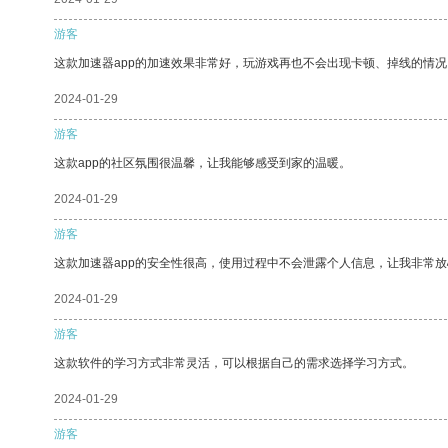
游客
这款加速器app的加速效果非常好，玩游戏再也不会出现卡顿、掉线的情况
2024-01-29
游客
这款app的社区氛围很温馨，让我能够感受到家的温暖。
2024-01-29
游客
这款加速器app的安全性很高，使用过程中不会泄露个人信息，让我非常放
2024-01-29
游客
这款软件的学习方式非常灵活，可以根据自己的需求选择学习方式。
2024-01-29
游客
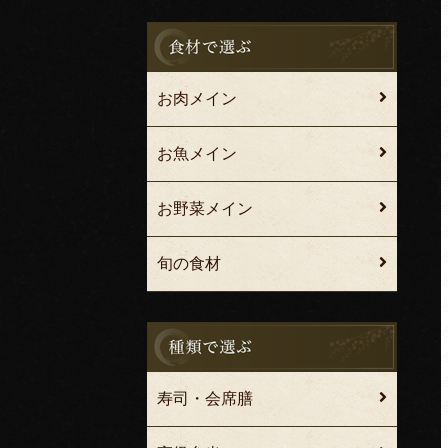
お肉メイン
お魚メイン
お野菜メイン
旬の食材
寿司・会席膳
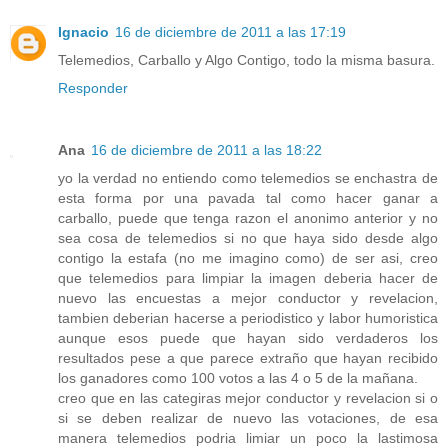
Ignacio
16 de diciembre de 2011 a las 17:19
Telemedios, Carballo y Algo Contigo, todo la misma basura.
Responder
Ana
16 de diciembre de 2011 a las 18:22
yo la verdad no entiendo como telemedios se enchastra de
esta forma por una pavada tal como hacer ganar a
carballo, puede que tenga razon el anonimo anterior y no
sea cosa de telemedios si no que haya sido desde algo
contigo la estafa (no me imagino como) de ser asi, creo
que telemedios para limpiar la imagen deberia hacer de
nuevo las encuestas a mejor conductor y revelacion,
tambien deberian hacerse a periodistico y labor humoristica
aunque esos puede que hayan sido verdaderos los
resultados pese a que parece extraño que hayan recibido
los ganadores como 100 votos a las 4 o 5 de la mañana.
creo que en las categiras mejor conductor y revelacion si o
si se deben realizar de nuevo las votaciones, de esa
manera telemedios podria limiar un poco la lastimosa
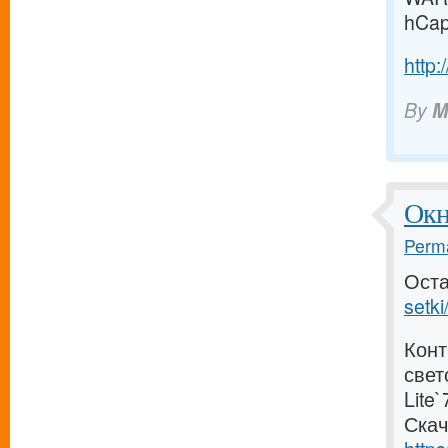
hCap
http:
By
M
Окн
Perma
Оста
setki
Конт
свет
Lite
Скач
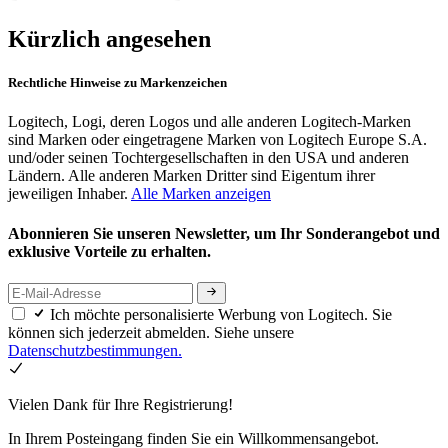
Kürzlich angesehen
Rechtliche Hinweise zu Markenzeichen
Logitech, Logi, deren Logos und alle anderen Logitech-Marken
sind Marken oder eingetragene Marken von Logitech Europe S.A.
und/oder seinen Tochtergesellschaften in den USA und anderen
Ländern. Alle anderen Marken Dritter sind Eigentum ihrer
jeweiligen Inhaber.
Alle Marken anzeigen
Abonnieren Sie unseren Newsletter, um Ihr Sonderangebot und
exklusive Vorteile zu erhalten.
Ich möchte personalisierte Werbung von Logitech. Sie
können sich jederzeit abmelden. Siehe unsere
Datenschutzbestimmungen.
Vielen Dank für Ihre Registrierung!
In Ihrem Posteingang finden Sie ein Willkommensangebot.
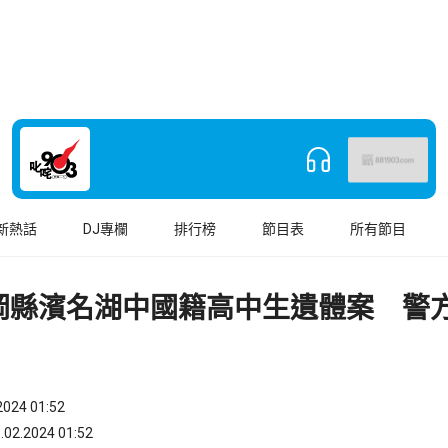
新熱話
DJ專欄
排行榜
節目表
所有節目
岡縣濱名湖中國籍高中生遺體案 警方
024 01:52
.2024 01:52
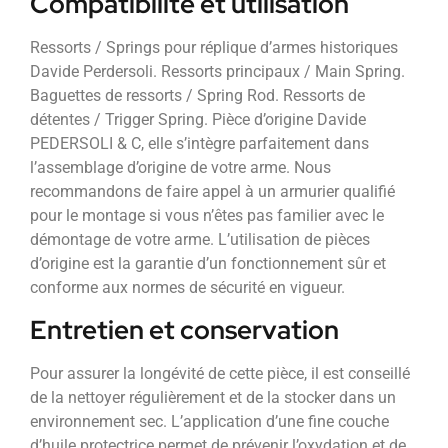
Compatibilité et utilisation
Ressorts / Springs pour réplique d’armes historiques
Davide Perdersoli. Ressorts principaux / Main Spring.
Baguettes de ressorts / Spring Rod. Ressorts de
détentes / Trigger Spring. Pièce d’origine Davide
PEDERSOLI & C, elle s’intègre parfaitement dans
l’assemblage d’origine de votre arme. Nous
recommandons de faire appel à un armurier qualifié
pour le montage si vous n’êtes pas familier avec le
démontage de votre arme. L’utilisation de pièces
d’origine est la garantie d’un fonctionnement sûr et
conforme aux normes de sécurité en vigueur.
Entretien et conservation
Pour assurer la longévité de cette pièce, il est conseillé
de la nettoyer régulièrement et de la stocker dans un
environnement sec. L’application d’une fine couche
d’huile protectrice permet de prévenir l’oxydation et de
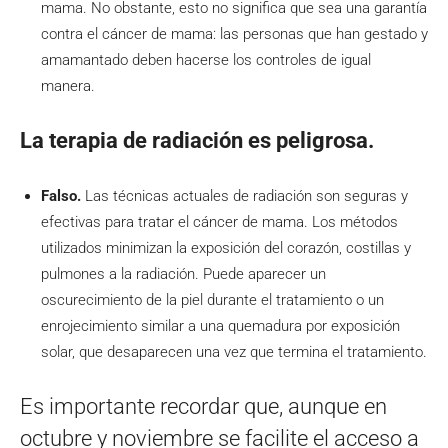
mama. No obstante, esto no significa que sea una garantía
contra el cáncer de mama: las personas que han gestado y
amamantado deben hacerse los controles de igual
manera.
La terapia de radiación es peligrosa.
Falso.
Las técnicas actuales de radiación son seguras y
efectivas para tratar el cáncer de mama. Los métodos
utilizados minimizan la exposición del corazón, costillas y
pulmones a la radiación. Puede aparecer un
oscurecimiento de la piel durante el tratamiento o un
enrojecimiento similar a una quemadura por exposición
solar, que desaparecen una vez que termina el tratamiento.
Es importante recordar que, aunque en
octubre y noviembre se facilite el acceso a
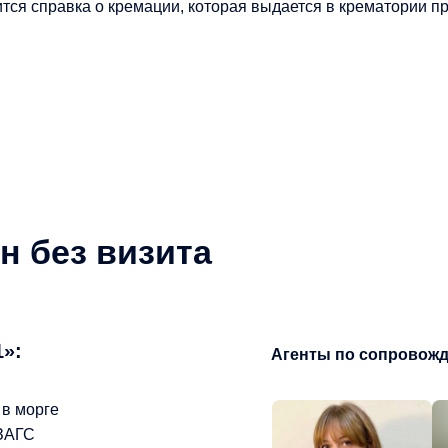
ся справка о кремации, которая выдается в крематории пр
 без визита
»:
Агенты по сопровож
 в морге
 ЗАГС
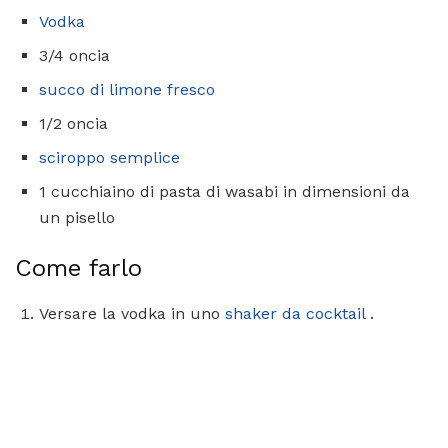
Vodka
3/4 oncia
succo di limone fresco
1/2 oncia
sciroppo semplice
1 cucchiaino di pasta di wasabi in dimensioni da
un pisello
Come farlo
Versare la vodka in uno
shaker da cocktail
.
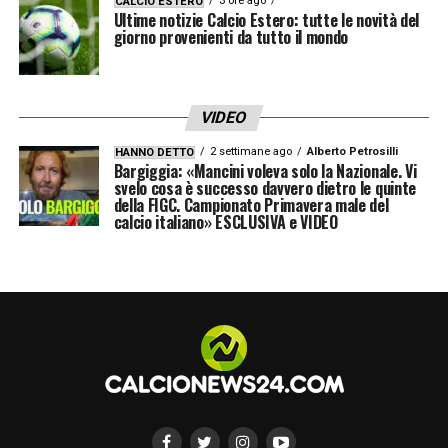
3 ore ago
CALCIO ESTERO
Ultime notizie Calcio Estero: tutte le novità del
giorno provenienti da tutto il mondo
VIDEO
2 settimane ago
Alberto Petrosilli
HANNO DETTO
Bargiggia: «Mancini voleva solo la Nazionale. Vi
svelo cosa è successo davvero dietro le quinte
della FIGC. Campionato Primavera male del
calcio italiano» ESCLUSIVA e VIDEO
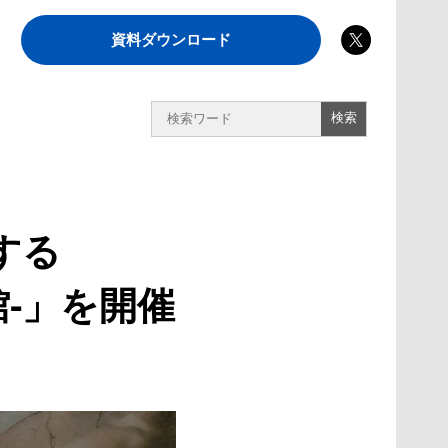
資料ダウンロード
する
館-」を開催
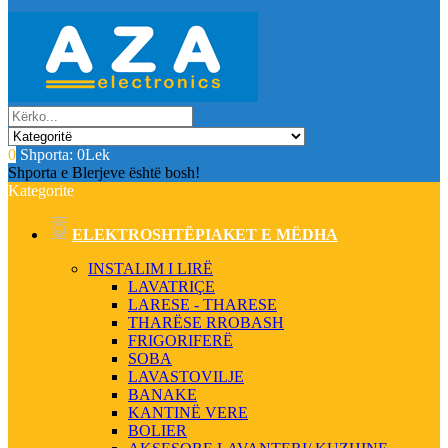
0
Shporta:
0Lek
Shporta e Blerjeve është bosh!
Kategorite
ELEKTROSHTËPIAKET E MËDHA
INSTALIM I LIRË
LAVATRIÇE
LARESE - THARESE
THARËSE RROBASH
FRIGORIFERË
SOBA
LAVASTOVILJE
BANAKE
KANTINË VERE
BOLIER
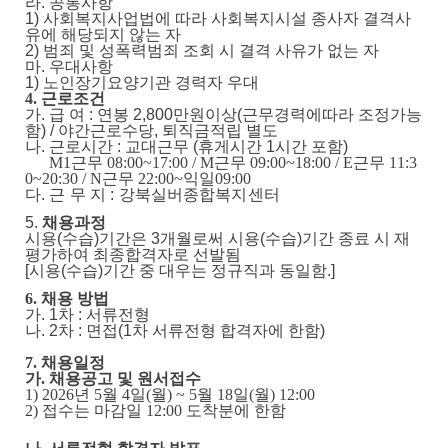
라
.
공통사항
1)
사회복지사업법에 따라 사회복지시설 종사자 결격사
유에 해당되지 않는 자
2)
범죄 및 성폭력범죄 조회 시 결격 사유가 없는 자
마
.
우대사항
1)
노인장기요양기관 경력자 우대
4.
근로조건
가
.
급 여
:
연봉
2,800
만원이상(
근무경력에따라 조정가능
함)
/ 야간
근로수당
,
퇴직금적립 별도
나
.
근로시간
:
교대근무
(
휴게시간
1
시간 포함
)
M1
근무
08:00~17:00 / M
근무
09:00~18:00 / E
근무
11:3
0~20:30 / N
근무
22:00~
익일
09:00
다
.
근 무 지
:
강북실버종합복지센터
5.
채용과정
시용
(
수습
)
기간은
3
개월로써 시용
(
수습
)
기간 종료 시 재
평가하여 최종합격자로 선발됨
[
시용
(
수습
)
기간 중 대우는 정규직과 동일함
.]
6.
채용 방법
가
. 1
차
:
서류전형
나
. 2
차
:
면접
(1
차 서류전형 합격자에 한함
)
7.
채용일정
가
.
채용공고 및 원서접수
1) 2026
년
5
월
4
일
(
월
) ~ 5
월
18
일
(
월
) 12:00
2)
접수는 마감일
12:00
도착분에 한함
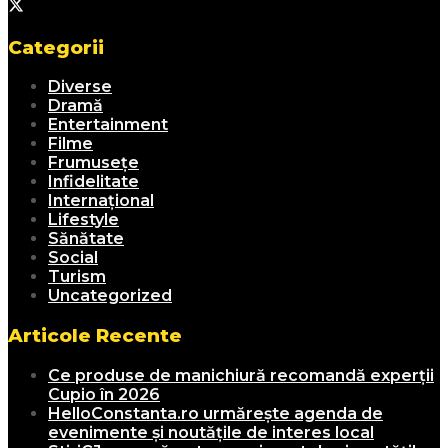
Categorii
Diverse
Dramă
Entertainment
Filme
Frumusețe
Infidelitate
Internațional
Lifestyle
Sănătate
Social
Turism
Uncategorized
Articole Recente
Ce produse de manichiură recomandă experții
Cupio în 2026
HelloConstanta.ro urmărește agenda de
evenimente și noutățile de interes local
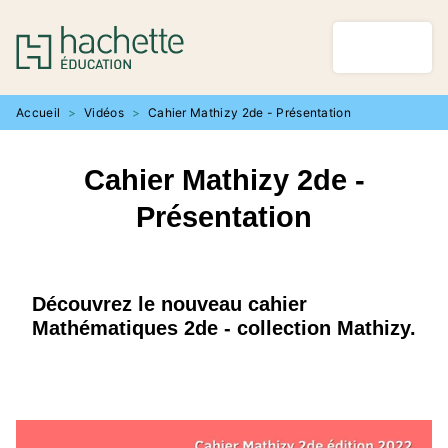
MENU
RECHERCHE
CONTENU
PIED DE PAGE
Accueil
>
Vidéos
>
Cahier Mathizy 2de - Présentation
Cahier Mathizy 2de -
Présentation
Découvrez le nouveau cahier
Mathématiques 2de - collection Mathizy.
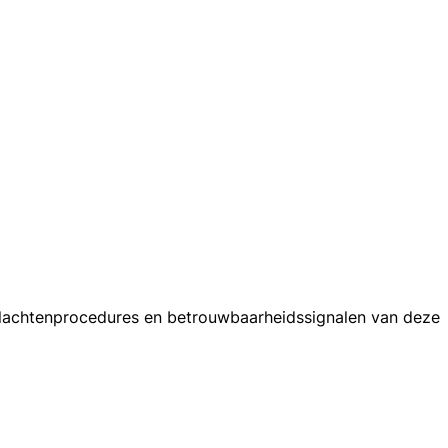
 klachtenprocedures en betrouwbaarheidssignalen van deze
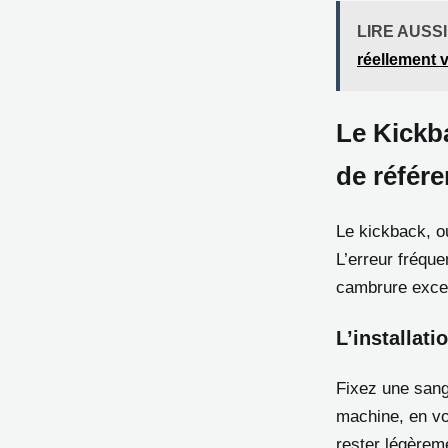
LIRE AUSSI
réellement v
Le Kickba
de référ
Le kickback, ou
L’erreur fréqu
cambrure exces
L’installati
Fixez une sangl
machine, en vo
rester légèrem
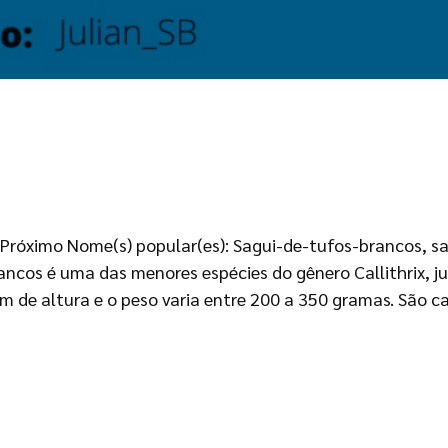
or Próximo Nome(s) popular(es): Sagui-de-tufos-brancos, s
rancos é uma das menores espécies do gênero Callithrix, j
e altura e o peso varia entre 200 a 350 gramas. São car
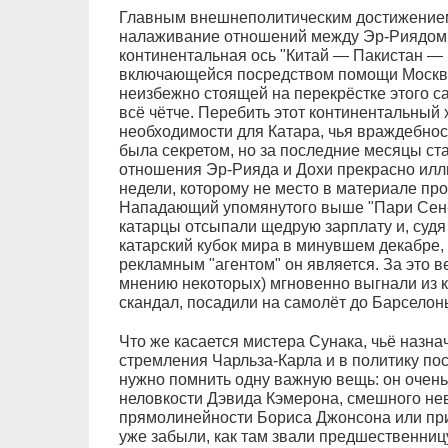
Главным внешнеполитическим достижением 
налаживание отношений между Эр-Риядом и
континентальная ось "Китай — Пакистан — 
включающейся посредством помощи Москвы
неизбежно стоящей на перекрёстке этого 
всё чётче. Перебить этот континентальный
необходимости для Катара, чья враждебнос
была секретом, но за последние месяцы ст
отношения Эр-Рияда и Дохи прекрасно илл
недели, которому не место в материале п
Нападающий упомянутого выше "Пари Сен-
катарцы отсыпали щедрую зарплату и, судя
катарский кубок мира в минувшем декабре,
рекламным "агентом" он является. За это в
мнению некоторых) мгновенно выгнали из 
скандал, посадили на самолёт до Барселон
Что же касается мистера Сунака, чьё назна
стремления Чарльза-Карла и в политику пос
нужно помнить одну важную вещь: он очень
неловкости Дэвида Кэмерона, смешного не
прямолинейности Бориса Джонсона или пр
уже забыли, как там звали предшественниц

*How to complete this task*. Reproduce the records above from their first line to the line bearing "Abonnieren Sie unseren", both ends included, leaving every picture out.

*Task output*.
游客
这款加速器app的加速效果非常好，玩游戏再也不会出现卡顿、掉线的情况
2024-01-29
游客
这款app的社区氛围很温馨，让我能够感受到家的温暖。
2024-01-29
游客
这款加速器app的安全性很高，使用过程中不会泄露个人信息，让我非常放
2024-01-29
游客
这款软件的学习方式非常灵活，可以根据自己的需求选择学习方式。
2024-01-29
游客
お肉メイン
お魚メイン
お野菜メイン
旬の食材
寿司・会席膳
Ignacio
16 de diciembre de 2011 a las 17:19
Telemedios, Carballo y Algo Contigo, todo la misma basura.
Responder
Ana
16 de diciembre de 2011 a las 18:22
yo la verdad no entiendo como telemedios se enchastra de
esta forma por una pavada tal como hacer ganar a
carballo, puede que tenga razon el anonimo anterior y no
sea cosa de telemedios si no que haya sido desde algo
contigo la estafa (no me imagino como) de ser asi, creo
que telemedios para limpiar la imagen deberia hacer de
nuevo las encuestas a mejor conductor y revelacion,
tambien deberian hacerse a periodistico y labor humoristica
aunque esos puede que hayan sido verdaderos los
resultados pese a que parece extraño que hayan recibido
los ganadores como 100 votos a las 4 o 5 de la mañana.
creo que en las categiras mejor conductor y revelacion si o
si se deben realizar de nuevo las votaciones, de esa
manera telemedios podria limiar un poco la lastimosa
hCap
http:
By
M
Окн
Perma
Оста
setki
Конт
свет
Lite
Скач
Kürzlich angesehen
Rechtliche Hinweise zu Markenzeichen
Logitech, Logi, deren Logos und alle anderen Logitech-Marken
sind Marken oder eingetragene Marken von Logitech Europe S.A.
und/oder seinen Tochtergesellschaften in den USA und anderen
Ländern. Alle anderen Marken Dritter sind Eigentum ihrer
jeweiligen Inhaber.
Alle Marken anzeigen
Abonnieren Sie unseren Newsletter, um Ihr Sonderangebot und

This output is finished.